Dictionary entry details
Sense 1
Meaning:
A state of great suffering and distress due to adversity
Classified under:
Nouns denoting stable states of affairs
Hypernyms ("affliction" is a kind of...):
adversity; hard knocks; hardship (a state of misfortune or affliction)
Hyponyms (each of the following is a kind of "affliction"):
cross; crown of thorns (any affliction that causes great suffering)
Derivation:
afflict (cause physical pain or suffering in)
afflict (cause great unhappiness for; distress)
Sense 2
Meaning:
A condition of suffering or distress due to ill health
Classified under:
Nouns denoting stable states of affairs
Hypernyms ("affliction" is a kind of...):
health problem; ill health; unhealthiness (a state in which you are unable to function normally and without pain)
Hyponyms (each of the following is a kind of "affliction"):
deformity; malformation; misshapenness (an affliction in which some part of the body is misshapen or malformed)
Sense 3
Meaning:
A cause of great suffering and distress
Classified under:
Nouns denoting natural events
Hypernyms ("affliction" is a kind of...):
trouble (an event causing distress or pain)
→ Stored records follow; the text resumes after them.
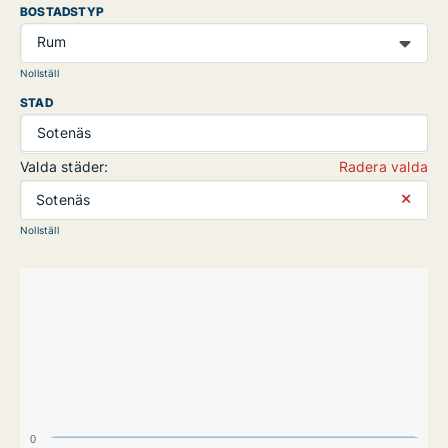
BOSTADSTYP
Rum
Nollställ
STAD
Sotenäs
Valda städer:
Radera valda
⨯
Sotenäs
Nollställ
0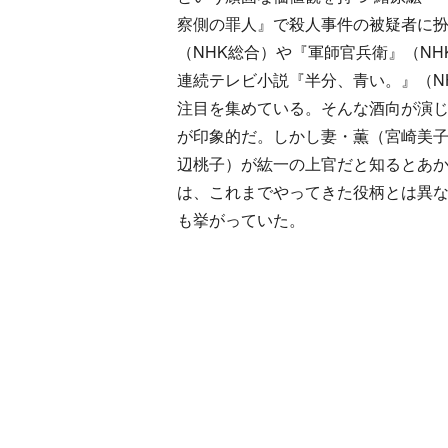
察側の罪人』で殺人事件の被疑者に
（NHK総合）や『軍師官兵衛』（N
連続テレビ小説『半分、青い。』（N
注目を集めている。そんな酒向が演
が印象的だ。しかし妻・薫（宮崎美子
辺桃子）が紘一の上官だと知るとあか
は、これまでやってきた役柄とは異
も挙がっていた。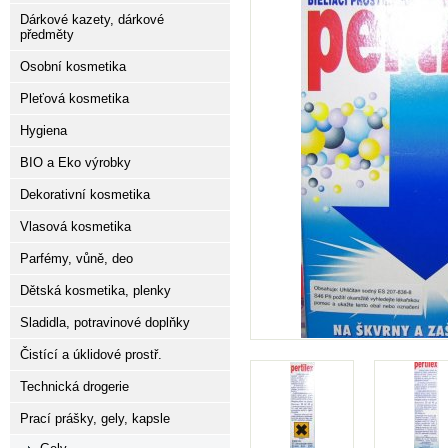
Dárkové kazety, dárkové
předměty
Osobní kosmetika
Pleťová kosmetika
Hygiena
BIO a Eko výrobky
Dekorativní kosmetika
Vlasová kosmetika
Parfémy, vůně, deo
Dětská kosmetika, plenky
Sladidla, potravinové doplňky
Čistící a úklidové prostř.
Technická drogerie
Prací prášky, gely, kapsle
Hyponyms (each of the following is a kind of "affliction"):
calvary; martyrdom (any experience that causes intense suffering)
trial; tribulation; visitation (an annoying or frustrating or catastrophic event)
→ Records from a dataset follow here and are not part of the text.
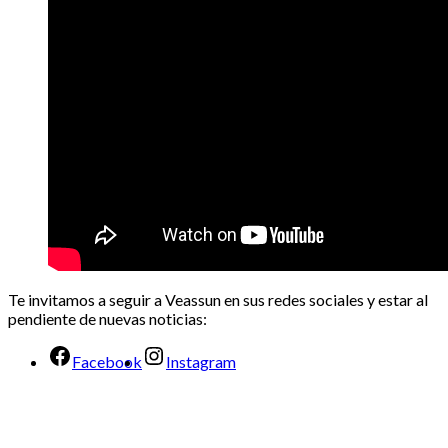
Te invitamos a seguir a Veassun en sus redes sociales y estar al
pendiente de nuevas noticias:
Facebook
Instagram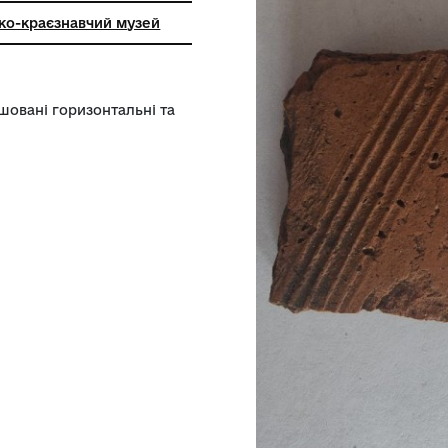
ський історико-краєзнавчий музей
верхні розташовані горизонтальні та
.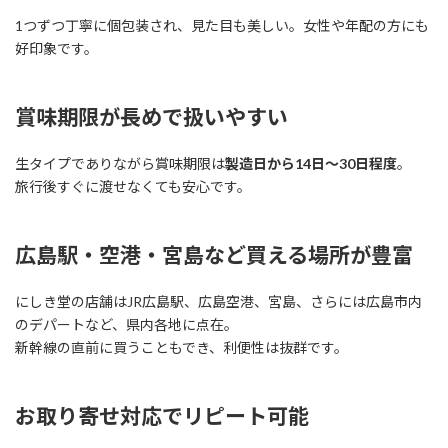
1つずつ丁寧に個包装され、見た目も美しい。女性や年配の方にも
好印象です。
賞味期限が長めで扱いやすい
生タイプでありながら賞味期限は
製造日から14日～30日程度
。
旅行後すぐに渡せなくても安心です。
広島駅・空港・宮島など買える場所が豊富
にしき堂の店舗はJR広島駅、広島空港、宮島、さらには広島市内
のデパートなど、県内各地に点在。
新幹線の直前に買うこともでき、利便性は抜群です。
お取り寄せ対応でリピート可能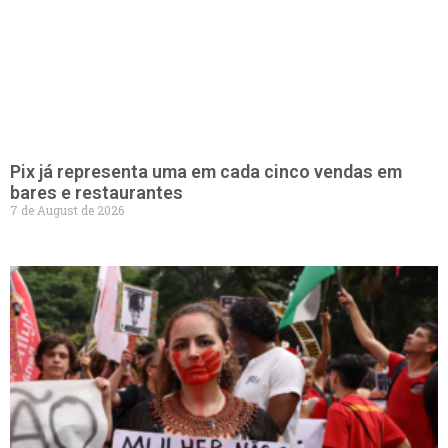
Pix já representa uma em cada cinco vendas em
bares e restaurantes
7 de August de 2026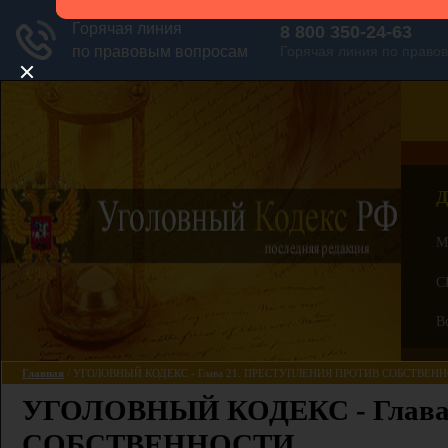
Д
М
С
В
Главная
/ УГОЛОВНЫЙ КОДЕКС - Глава 21. ПРЕСТУПЛЕНИЯ ПРОТИВ СОБСТВЕН
УГОЛОВНЫЙ КОДЕКС - Глав
СОБСТВЕННОСТИ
curse; torment (a severe affliction)
attack (a sudden occurrence of an uncontrollable condition)
bane; curse; nemesis; scourge (something causing misery or death)
Derivation:
afflict (cause great unhappiness for; distress)
Context examples
Any girl reader who has suffered like afflictions will sympathize with poor Amy and wish her well through her task.
(Little Women, by Louisa May Alcott)
In the monotony of my life, and in my constant apprehension of the re-opening of the school, it was such an insupportable affliction!
(David Copperfield, by Charles Dickens)
A large bulky figure has as good a right to be in deep affliction, as the most graceful set of limbs in the world.
(Persuasion, by Jane Austen)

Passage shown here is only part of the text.